Smaller businesses are making real-time data core to their offerings, too. Ryzeo offers a marketing platform that leverages real-time data generated by events on its clients’ e-commerce websites. An item that a shopper views or searches for instantly results in an AI-driven recommendation through its “suggested items.”  Real-time data – and the technology that supports it – is how Ryzeo makes this happen. 

Inaction isn’t an option

The door is open to you and your organization, too.

The best-of-breed technologies that power winning real-time apps are open source and available as a service, on demand to all. There are tons of proven use cases across industries. When you leverage these use cases and technologies, there’s a big payoff – you increase your organization’s ability to innovate and turn data into delightful customer experiences.

This will not only transform how your business grows, but how your business works.

As consumers, we never want to go back to dumb apps that evolve slowly, don’t know our context, and fail to act intelligently on our behalf. In fact, we desire the opposite.

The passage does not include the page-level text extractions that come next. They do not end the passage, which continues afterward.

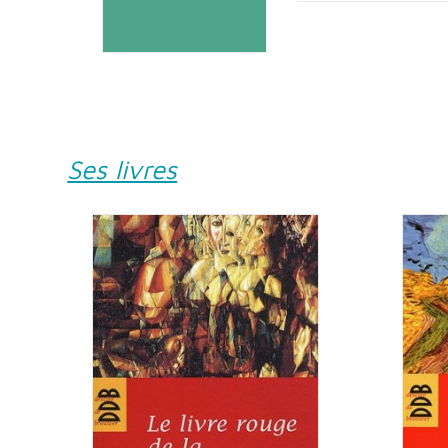
Ses livres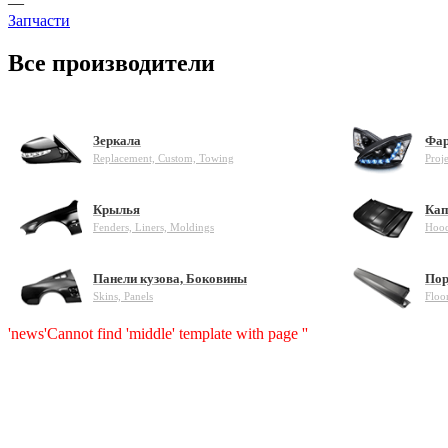
—
Запчасти
Все производители
Зеркала
Фар
Replacement, Custom, Towing
Proj
Крылья
Кап
Fenders, Liners, Moldings
Hood
Панели кузова, Боковины
Пор
Skins, Panels
Floo
'news'
Cannot find 'middle' template with page ''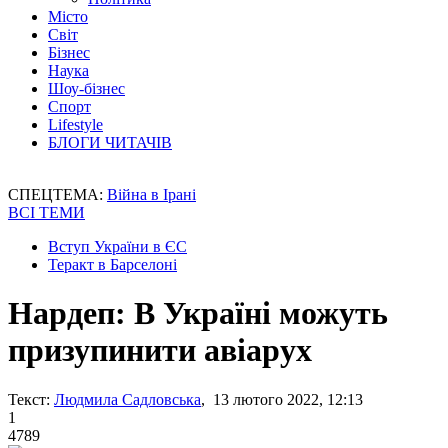
Місто
Світ
Бізнес
Наука
Шоу-бізнес
Спорт
Lifestyle
БЛОГИ ЧИТАЧІВ
СПЕЦТЕМА:
Війна в Ірані
ВСІ ТЕМИ
Вступ України в ЄС
Теракт в Барселоні
Нардеп: В Україні можуть
призупинити авіарух
Текст:
Людмила Садловська
, 13 лютого 2022, 12:13
1
4789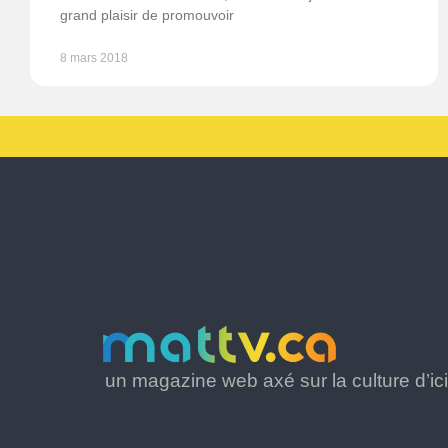
grand plaisir de promouvoir
8 mars 2018
un magazine web axé sur la culture d’ici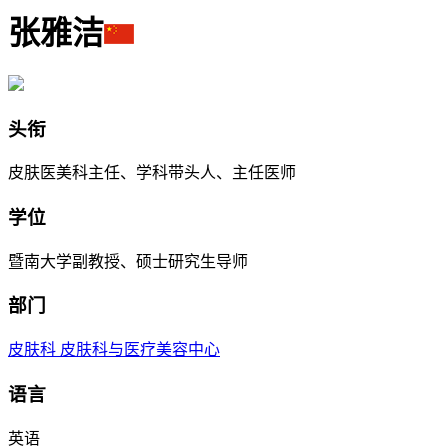
张雅洁
头衔
皮肤医美科主任、学科带头人、主任医师
学位
暨南大学副教授、硕士研究生导师
部门
皮肤科
皮肤科与医疗美容中心
语言
英语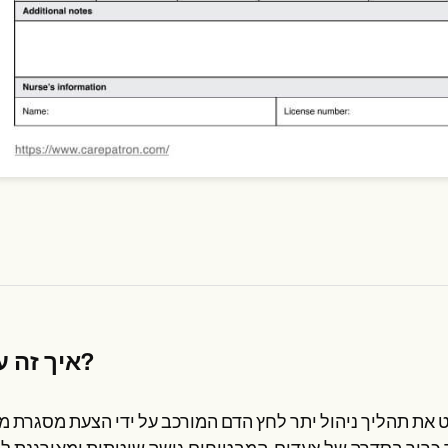
איך זה עובד?
ט את תהליך ניהול יתר לחץ הדם המורכב על ידי הצעת מסגרת מ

When you put the customer’s digital experience at the center of agile workflows, make fast decisions, and rapidly iterate, you create a powerful feedback loop. Every win shows the power of a new and more fulfilling way of working. So does every failure – by providing valuable learnings.

The one thing you can count on is that inaction is not an option. And at this moment in time, why would we want to wait?

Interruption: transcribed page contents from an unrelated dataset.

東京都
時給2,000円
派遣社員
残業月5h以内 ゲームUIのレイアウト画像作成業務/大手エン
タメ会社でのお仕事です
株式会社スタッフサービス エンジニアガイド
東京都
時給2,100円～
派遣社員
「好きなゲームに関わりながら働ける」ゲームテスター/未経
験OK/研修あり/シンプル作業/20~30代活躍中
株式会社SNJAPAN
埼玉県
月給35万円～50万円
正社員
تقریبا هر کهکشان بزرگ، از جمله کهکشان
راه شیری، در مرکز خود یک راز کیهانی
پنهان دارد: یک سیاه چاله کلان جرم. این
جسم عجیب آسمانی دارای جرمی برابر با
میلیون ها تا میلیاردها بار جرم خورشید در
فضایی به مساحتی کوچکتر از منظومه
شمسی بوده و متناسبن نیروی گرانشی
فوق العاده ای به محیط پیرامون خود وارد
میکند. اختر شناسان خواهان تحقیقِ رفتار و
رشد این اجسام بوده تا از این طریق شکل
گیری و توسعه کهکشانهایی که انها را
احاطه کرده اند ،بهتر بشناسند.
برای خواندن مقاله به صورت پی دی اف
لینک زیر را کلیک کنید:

There is no doubt that real time data can reduce waste, increase safety, help the environment, make people happier and healthier. And we’re only just getting started.

So how do you get started? You can make three important choices right now to set your organization on a path to excel at delivering real-time data.

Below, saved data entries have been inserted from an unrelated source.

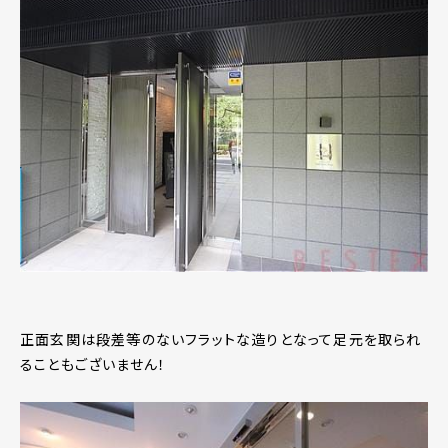
正面玄関は段差等のないフラットな造りとなって足元を取られ
ることもございません！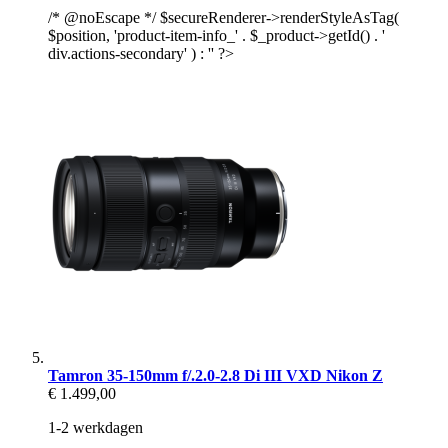
/* @noEscape */ $secureRenderer->renderStyleAsTag(
$position, 'product-item-info_' . $_product->getId() . '
div.actions-secondary' ) : '' ?>
Tamron 35-150mm f/.2.0-2.8 Di III VXD Nikon Z
€ 1.499,00
1-2 werkdagen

Step 1: Pick up the right tools

The technology to deliver outstanding, data-powered, real-time experiences has arrived – and we’ve got it in spades. The best of breed tools are open source. They grew out of the “best of the internet” to solve novel problems about scale and data velocity. Apache Cassandra®, for example, was developed at Facebook to manage massive amounts of messaging data.

Joining the open source ecosystem means you don’t have to reinvent the wheel. This is important because what sets your organization’s real-time data experiences apart won’t be the infrastructure. It’ll be how you put your domain knowledge to use in new ways that delight your users.

Most of these technologies are available on demand as-a-service to everyone. If you didn’t add them to your data infrastructure yesterday, do it today.

Step 2: Assemble the right teams

When every company is a software company, every executive must also be a software executive. This includes your line of business owners, general managers, and functional leaders.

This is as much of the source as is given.